# Analyzing Well Bundles

## 1. Importing / Installing Packages

In [17]:
import pandas as pd

# Set the maximum number of columns to display to None
pd.set_option('display.max_columns', None)

import numpy as np # Importing numpy package

from itertools import product
from typing import Tuple

import re # Importing regular expression package

from typing import List

from src.database_manager import DatabricksOdbcConnector

from itertools import product
from scipy.spatial.distance import cdist

## 2. Loading Excel/csv into Pandas DataFrame

In [3]:
df_raw = pd.read_csv('wellHeader_with_Cluster.csv',dtype={'ChosenID':str},parse_dates=['FirstProdDate','Comp_Dt'])

In [4]:
# Renaming cluster column to bundle
df_raw = df_raw.rename(columns={'cluster':'bundle'})

In [5]:
# Sort by a specific column (e.g., 'bundle') in ascending order
df_raw.sort_values(by='bundle', ascending=True, ignore_index=True, inplace=True)

In [6]:
df_raw.shape

(2514, 20)

## 3. Data Preprocessing

### 3.1. Defining Functions


In [7]:
def reorder_columns(df: pd.DataFrame, columns_to_move: List[str], reference_column: str) -> pd.DataFrame:
    """
    Reorders the columns of a dataframe by moving specified columns next to a reference column.

    Parameters:
    df (pd.DataFrame): The dataframe whose columns need to be reordered.
    columns_to_move (List[str]): The names of the columns to move.
    reference_column (str): The name of the column next to which the specified columns should be placed.

    Returns:
    pd.DataFrame: The dataframe with reordered columns.
    """
    columns_order: List[str] = df.columns.tolist()  # Get current column order as a list
    if not all(col in columns_order for col in columns_to_move) or reference_column not in columns_order:
        raise ValueError("Specified columns must exist in the dataframe")
    
    # Find the index of the reference column
    ref_idx: int = columns_order.index(reference_column)
    
    # Remove the columns to move from their current positions
    for col in columns_to_move:
        columns_order.remove(col)
    
    # Insert the columns to move next to the reference column
    for col in reversed(columns_to_move):
        columns_order.insert(ref_idx + 1, col)
    
    # Reorder the dataframe columns
    return df[columns_order]

### 3.2. Creating Columns

In [8]:
# Creating DSU columns names from Lease Name columns

df_raw['DSU'] = df_raw['LeaseName'].apply(
    lambda x: re.sub(r'[^a-zA-Z\s]', ' ',  # Remove special characters, keep letters and spaces
                     re.match(r'([^\d]+)', str(x)).group(1) if pd.notna(x) and re.match(r'([^\d]+)', str(x)) else str(x))  
                    .strip()  # Strip leading/trailing spaces
).replace(r'\s+', ' ', regex=True)  # Collapse multiple spaces into a single space

# Placing DSU next to LeaseName
df_raw = reorder_columns(df=df_raw, columns_to_move=['DSU'], reference_column='LeaseName')

## 4. Feature Engineering

### 4.1. Creating dataframes that have more than one unique bundles or DSU

In [9]:
# Filter rows where the same DSU has more than one unique bundle
same_DSU_diffBundle_df = df_raw[df_raw.groupby("DSU")["bundle"].transform("nunique") > 1]

In [10]:
# Filter rows where the same bundle has more than one unique DSU
same_Bundle_diffDSU_df = df_raw[df_raw.groupby("bundle")["DSU"].transform("nunique") > 1]

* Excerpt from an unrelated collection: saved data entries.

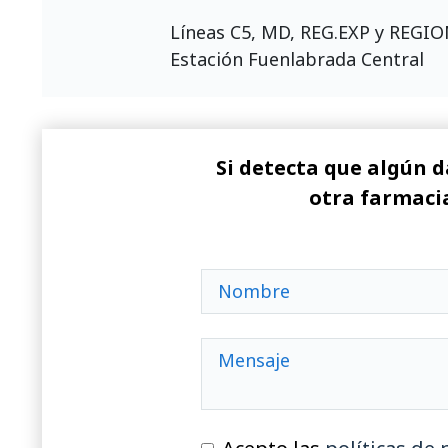
Líneas C5, MD, REG.EXP y REGI
Estación Fuenlabrada Central
Si detecta que algún d
otra farmacia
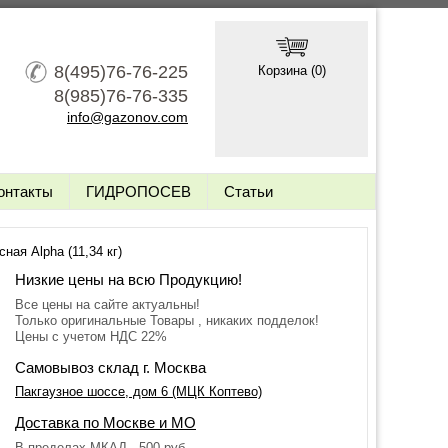
8(495)76-76-225
Корзина (
0
)
8(985)76-76-335
info@gazonov.com
онтакты
ГИДРОПОСЕВ
Статьи
ная Alpha (11,34 кг)
Низкие цены на всю Продукцию!
Все цены на сайте актуальны!
Только оригинальные Товары , никаких подделок!
Цены с учетом НДС 22%
Самовывоз склад г. Москва
Пакгаузное шоссе, дом 6 (МЦК Коптево)
Доставка по Москве и МО
В пределах МКАД - 500 руб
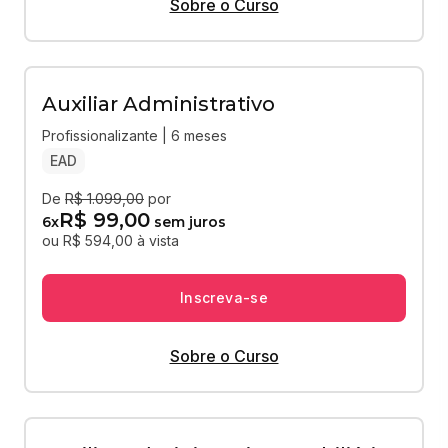
Sobre o Curso
Auxiliar Administrativo
Profissionalizante | 6 meses
EAD
De
R$ 1.099,00
por
R$ 99,00
6
x
sem juros
ou R$ 594,00 à vista
Inscreva-se
Sobre o Curso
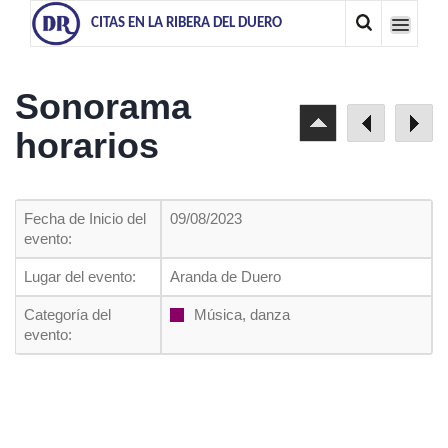
CITAS EN LA RIBERA DEL DUERO
Sonorama
horarios
Fecha de Inicio del
09/08/2023
evento:
Lugar del evento:
Aranda de Duero
Categoría del
Música, danza
evento:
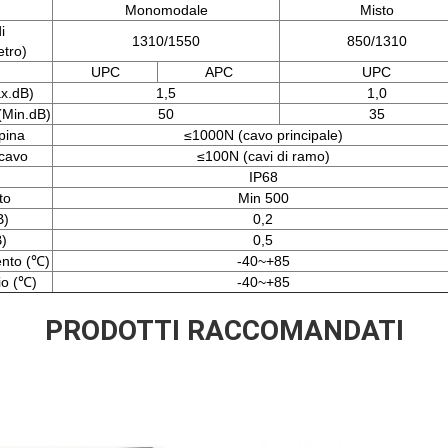
Monomodale
Misto
i
1310/1550
850/1310
tro)
UPC
APC
UPC
ax.dB)
1,5
1,0
 (Min.dB)
50
35
pina
≤1000N (cavo principale)
cavo
≤100N (cavi di ramo)
IP68
to
Min 500
B)
0,2
B)
0,5
ento (℃)
-40~+85
io (℃)
-40~+85
PRODOTTI RACCOMANDATI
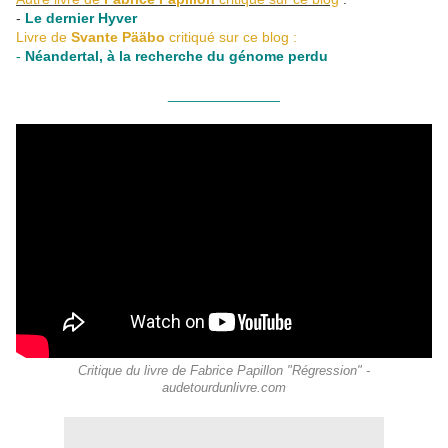
-
Le dernier Hyver
Livre de
Svante Pääbo
critiqué sur ce blog :
-
Néandertal, à la recherche du génome perdu
______________
Critique du livre de Fabrice Papillon "Régression" -
audetourdunlivre.com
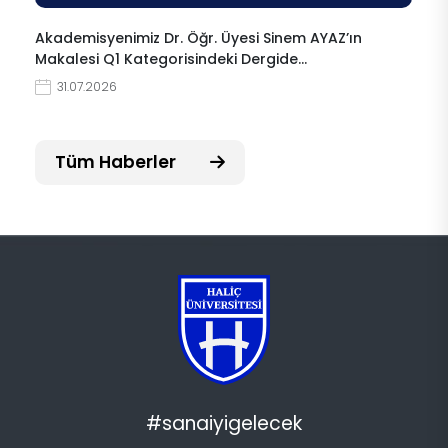
Akademisyenimiz Dr. Öğr. Üyesi Sinem AYAZ’ın
Makalesi Q1 Kategorisindeki Dergide…
31.07.2026
Tüm Haberler
#sanaiyigelecek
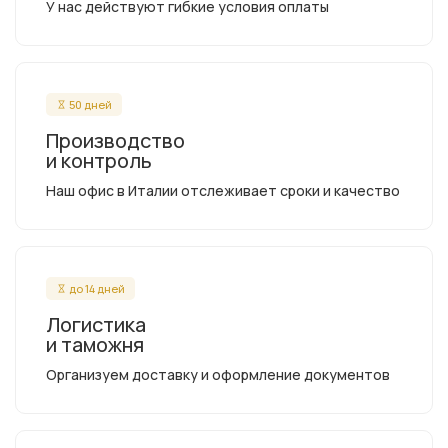
У нас действуют гибкие условия оплаты
50 дней
Производство
и контроль
Наш офис в Италии отслеживает сроки и качество
до 14 дней
Логистика
и таможня
Организуем доставку и оформление документов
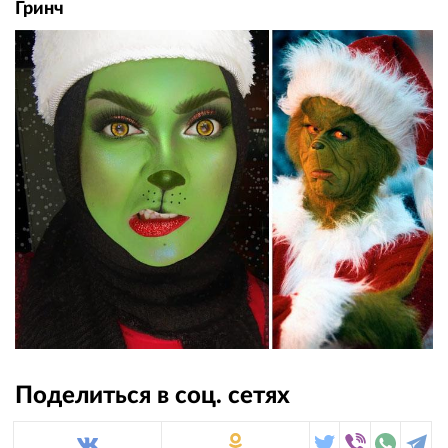
Гринч
Поделиться в соц. сетях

### 4.2. Defining Function: Haversine_distance

In [11]:
def haversine_distance(lon1: np.ndarray, lat1: np.ndarray, lon2: np.ndarray, lat2: np.ndarray, unit: str = "km") -> np.ndarray:
    """Calculate the great-circle distance between two points on the Earth using the Haversine formula."""
    lon1, lat1, lon2, lat2 = map(np.radians, [lon1, lat1, lon2, lat2])
    dlon = lon2 - lon1
    dlat = lat2 - lat1
    a = np.sin(dlat / 2.0) ** 2 + np.cos(lat1) * np.cos(lat2) * np.sin(dlon / 2.0) ** 2
    c = 2 * np.arcsin(np.sqrt(a))
    km = 6367 * c  # Distance in kilometers
    return km * 3280.84 if unit == "feet" else km  # Convert to feet if needed


def calculate_overlap(length1: np.ndarray, length2: np.ndarray) -> np.ndarray:
    """Calculate the percentage overlap between two lateral lengths."""
    return np.minimum(length1, length2) / np.maximum(length1, length2) * 100


def get_direction(lat1: np.ndarray, lon1: np.ndarray, lat2: np.ndarray, lon2: np.ndarray) -> np.ndarray:
    """Determine the relative direction of (lat2, lon2) with respect to (lat1, lon1)."""
    lat_diff = lat2 - lat1
    lon_diff = lon2 - lon1

    conditions = [
        np.abs(lat_diff) > np.abs(lon_diff),  # More north/south
        lat_diff > 0,  # North
        lon_diff > 0   # East
    ]

    choices = ["North", "South", "East", "West"]
    
    return np.select(
        [conditions[0] & conditions[1], conditions[0] & ~conditions[1], ~conditions[0] & conditions[2], ~conditions[0] & ~conditions[2]],
        choices
    )


def create_i_k_pairs(df: pd.DataFrame) -> pd.DataFrame:
    """Generate the i_k_pairs DataFrame using efficient NumPy operations."""
    n = len(df)
    indices = np.array(list(product(range(n), repeat=2)))  # Create all (i, k) index pairs
    i_idx, k_idx = indices[:, 0], indices[:, 1]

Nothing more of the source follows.